Swinson’s main focus before the June 8 race is to get acclimated to the heat.

“One of my concerns with the Raleigh ride is that it’s going to be really hot. We’ve actually got these cooling shirts, and so we wear long sleeves. You just put one on, and they keep you fairly cool. So we’re trying to prepare to deal with that,” she said.

Swinson has had a few challenges to accompany her training, including riding uphill and riding at night.

“The biggest improvement for Connie has been her confidence. She has gotten a lot stronger with her trainer, and, in fact, she’s stronger than I am and she wasn’t when she started this. That has really improved,” Hardy Swinson said.

“But then her confidence to ride nights, her confidence to ride hills and her confidence to ride through towns like Gainesville, Florida, during rush hour, things like that that she wouldn’t even consider doing when she first started.
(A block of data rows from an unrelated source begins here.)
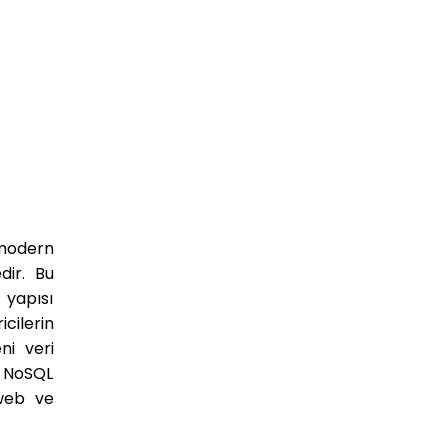
k modern
dir. Bu
 yapısı
cilerin
ni veri
 NoSQL
 web ve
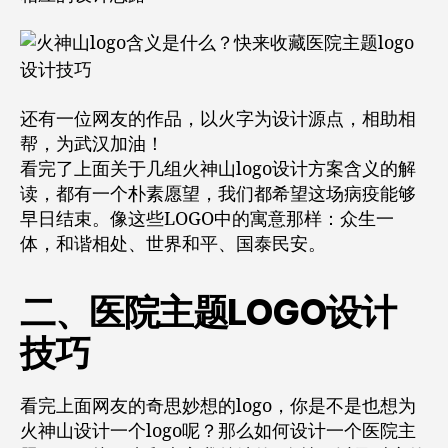
还有一位网友的作品，以火字为设计源点，相助相
帮，为武汉加油！
看完了上面关于几组火神山logo设计方案含义的解
读，都有一个朴素愿望，我们都希望这场病疫能够
早日结束。像这些LOGO中的寓意那样：众生一
体，和谐相处、世界和平、国泰民安。
二、医院主题LOGO设计
技巧
看完上面网友的奇思妙想的logo，你是不是也想为
火神山设计一个logo呢？那么如何设计一个医院主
She’s just grown to where now, she’s fearless.”

Because Paris has hills, Swinson will focus part of her training on hills if she qualifies for the PBP Brevet.

Advice and Support

She encourages older people that want to try cycling to join a group and ride with them. She also advises people to experience life and try new things with someone they can lean on.

“For my music, it’s my daughter. When I did my marathons, it was my sister. The bicycling, it’s been my husband,” she said.

Through everything, Swinson is glad to be back in Georgia.

“I am a Georgia girl. I don’t think about that because I’ve spent a lot of time away from here, but we came back here, and we love Middle Georgia,” she said.

What it Will Take

To qualify, Connie Swinson has to complete a series of sanctioned cycling events in 2019 at different levels: 200 kilometer, 300 kilometer, 400 kilometer and 600 kilometer. She has already completed the first three qualifying races.

If she gets into the race, she will have a 90-hour time limit to get from the southwestern side of the French capital to the port city of Brest on the Atlantic Ocean.